Installation

ScopeScrape requires Python 3.10 or newer. Install from source:

git clone https://github.com/cvasan2sh/scopescrape_tool.git
cd scopescrape_tool
pip install -e .

That gives you the core tool with zero API keys required. Reddit scraping uses public JSON endpoints, and Hacker News uses the open Algolia Search API.

For optional features, install extras:

# spaCy-powered entity extraction (better specificity scoring)
pip install -e ".[nlp]"

# Parquet export support
pip install -e ".[parquet]"

# Everything
pip install -e ".[all]"

On Python 3.14, spaCy and pyarrow do not yet have prebuilt wheels. The core tool works without them. The regex-based entity extractor and JSON/CSV exporters handle everything you need for v0.1.

Quick Start

Get your first pain point scan running in two steps. No API keys, no account setup.

1. Run your first scan

Scan a subreddit for pain points from the past week:

scopescrape scan --subreddits saas --keywords "frustrated with,alternative to" --time-range week

This fetches posts from r/saas matching your keywords, detects signal phrases across 4 tiers (pain point, emotional, comparison, ask), scores every post on 4 dimensions, and writes the results to results.json in your current directory.

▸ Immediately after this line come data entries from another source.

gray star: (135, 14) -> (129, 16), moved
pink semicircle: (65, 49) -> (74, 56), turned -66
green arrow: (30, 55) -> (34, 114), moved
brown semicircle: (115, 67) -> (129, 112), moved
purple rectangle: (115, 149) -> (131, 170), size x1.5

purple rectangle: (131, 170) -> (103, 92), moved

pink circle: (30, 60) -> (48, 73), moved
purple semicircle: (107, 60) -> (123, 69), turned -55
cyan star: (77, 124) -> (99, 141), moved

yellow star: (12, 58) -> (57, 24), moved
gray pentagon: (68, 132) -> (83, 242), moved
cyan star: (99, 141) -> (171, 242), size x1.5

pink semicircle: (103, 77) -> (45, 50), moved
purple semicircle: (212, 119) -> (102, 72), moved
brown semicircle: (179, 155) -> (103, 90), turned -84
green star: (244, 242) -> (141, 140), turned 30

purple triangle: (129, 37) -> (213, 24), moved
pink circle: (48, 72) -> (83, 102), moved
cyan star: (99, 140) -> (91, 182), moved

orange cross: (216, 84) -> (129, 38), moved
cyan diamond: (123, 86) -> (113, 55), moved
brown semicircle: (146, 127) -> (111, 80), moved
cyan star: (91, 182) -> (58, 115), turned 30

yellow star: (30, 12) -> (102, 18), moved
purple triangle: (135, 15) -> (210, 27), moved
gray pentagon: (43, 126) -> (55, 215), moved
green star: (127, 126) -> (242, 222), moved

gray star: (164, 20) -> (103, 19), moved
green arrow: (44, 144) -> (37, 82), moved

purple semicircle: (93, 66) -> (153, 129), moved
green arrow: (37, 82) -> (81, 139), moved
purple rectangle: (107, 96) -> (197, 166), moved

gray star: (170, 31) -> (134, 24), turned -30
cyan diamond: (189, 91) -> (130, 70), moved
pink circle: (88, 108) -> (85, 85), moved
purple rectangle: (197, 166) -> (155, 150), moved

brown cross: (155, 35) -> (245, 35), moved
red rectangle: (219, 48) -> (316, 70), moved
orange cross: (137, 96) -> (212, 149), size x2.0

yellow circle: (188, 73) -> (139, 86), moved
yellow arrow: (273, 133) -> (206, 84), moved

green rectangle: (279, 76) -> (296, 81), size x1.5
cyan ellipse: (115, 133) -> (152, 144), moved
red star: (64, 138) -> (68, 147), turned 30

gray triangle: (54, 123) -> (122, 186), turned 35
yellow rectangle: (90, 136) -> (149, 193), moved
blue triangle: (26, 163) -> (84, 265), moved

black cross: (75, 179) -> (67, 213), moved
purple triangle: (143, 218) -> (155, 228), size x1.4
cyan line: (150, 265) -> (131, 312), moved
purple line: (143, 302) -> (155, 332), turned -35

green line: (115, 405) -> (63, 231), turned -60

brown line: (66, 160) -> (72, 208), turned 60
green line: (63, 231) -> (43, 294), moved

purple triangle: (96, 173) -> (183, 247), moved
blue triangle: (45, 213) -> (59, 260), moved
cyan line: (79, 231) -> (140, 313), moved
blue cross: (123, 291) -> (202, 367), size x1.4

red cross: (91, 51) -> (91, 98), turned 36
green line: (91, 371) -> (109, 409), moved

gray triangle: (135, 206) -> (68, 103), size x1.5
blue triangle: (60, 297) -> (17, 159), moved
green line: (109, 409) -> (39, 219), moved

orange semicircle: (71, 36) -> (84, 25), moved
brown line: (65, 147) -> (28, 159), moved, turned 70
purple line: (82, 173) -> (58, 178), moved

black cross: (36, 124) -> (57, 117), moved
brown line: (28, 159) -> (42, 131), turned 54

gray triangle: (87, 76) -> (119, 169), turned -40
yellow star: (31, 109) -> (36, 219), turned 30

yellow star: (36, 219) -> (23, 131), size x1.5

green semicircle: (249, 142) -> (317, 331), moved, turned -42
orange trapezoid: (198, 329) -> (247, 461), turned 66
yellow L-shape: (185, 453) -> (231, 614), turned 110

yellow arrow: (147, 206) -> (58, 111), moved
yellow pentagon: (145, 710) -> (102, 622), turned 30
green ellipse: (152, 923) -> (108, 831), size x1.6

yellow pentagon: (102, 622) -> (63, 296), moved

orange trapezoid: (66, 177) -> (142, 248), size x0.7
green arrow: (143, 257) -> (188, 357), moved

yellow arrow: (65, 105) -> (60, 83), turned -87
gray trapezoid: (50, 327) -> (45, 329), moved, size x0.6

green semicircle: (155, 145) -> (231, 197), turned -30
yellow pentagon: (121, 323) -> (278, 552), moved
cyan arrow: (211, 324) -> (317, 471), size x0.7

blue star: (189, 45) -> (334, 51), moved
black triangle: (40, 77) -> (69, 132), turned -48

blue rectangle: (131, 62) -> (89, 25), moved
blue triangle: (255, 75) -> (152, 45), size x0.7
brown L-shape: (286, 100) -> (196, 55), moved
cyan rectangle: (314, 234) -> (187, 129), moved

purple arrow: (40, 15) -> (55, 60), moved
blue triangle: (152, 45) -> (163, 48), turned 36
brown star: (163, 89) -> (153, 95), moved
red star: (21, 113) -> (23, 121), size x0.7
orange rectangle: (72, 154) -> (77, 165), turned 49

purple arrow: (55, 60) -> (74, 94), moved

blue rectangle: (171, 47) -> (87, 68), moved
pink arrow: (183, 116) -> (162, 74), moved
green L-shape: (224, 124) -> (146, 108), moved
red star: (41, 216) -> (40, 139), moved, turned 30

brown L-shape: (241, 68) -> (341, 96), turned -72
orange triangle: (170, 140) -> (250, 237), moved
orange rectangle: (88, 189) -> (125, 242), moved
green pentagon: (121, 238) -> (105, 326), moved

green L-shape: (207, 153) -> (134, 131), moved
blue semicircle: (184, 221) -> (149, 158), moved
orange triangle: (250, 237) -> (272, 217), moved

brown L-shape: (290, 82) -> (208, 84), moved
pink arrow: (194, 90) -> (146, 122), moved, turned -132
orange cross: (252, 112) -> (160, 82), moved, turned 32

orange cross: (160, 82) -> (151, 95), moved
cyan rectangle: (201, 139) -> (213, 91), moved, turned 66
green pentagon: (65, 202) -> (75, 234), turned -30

2. Choose your output format

Export to JSON (default), CSV, or Parquet:

# CSV for spreadsheet analysis
scopescrape scan --subreddits saas --keywords "pain point" --output csv

# Custom output path
scopescrape scan --subreddits saas --keywords "pain point" --output json --output-file ./data/saas-results.json

If you installed the [parquet] extra, you can also use --output parquet for columnar storage.

Configuration

ScopeScrape works with zero configuration out of the box. For fine-tuning, create a YAML config file at ./config.yaml, ./config/config.yaml, or ~/.scopescrape/config.yaml.

reddit:
  user_agent: "ScopeScrape v0.1 (by your_username)"
  rate_limit_delay: 1.0    # seconds between requests (~30 req/min safe limit)
  comment_depth: 3          # max depth for comment tree traversal

hn:
  rate_limit_delay: 0.1
  comment_depth: 5

scoring:
  weights:
    frequency: 0.25    # BM25 relevance across corpus
    intensity: 0.20    # VADER sentiment + signal phrase tier
    specificity: 0.25  # entity count + text length
    recency: 0.30      # exponential time decay (168h half-life)
  min_score: 5.0       # posts below this are dropped from results

storage:
  db_path: ~/.scopescrape/data.db
  retention_hours: 48
  in_memory: false

scan:
  default_limit: 100
  default_time_range: week
  default_platforms:
    - reddit

The scoring weights must sum to 1.0. Adjust them to emphasize what matters most to your research. For example, bump recency higher if you only care about this week's pain, or increase intensity to surface the most emotionally charged posts.

You can also pass --config path/to/config.yaml to the CLI to use a specific config file per run.

Platform Adapters

ScopeScrape v0.1 ships with two platform adapters. Both work without API keys.

Reddit (Public JSON Endpoints)

Appending .json to any Reddit URL returns structured data. ScopeScrape uses this to search subreddits, list posts, and fetch full comment threads. Rate limiting is built in at ~30 requests per minute with automatic retry on 429 responses and exponential backoff.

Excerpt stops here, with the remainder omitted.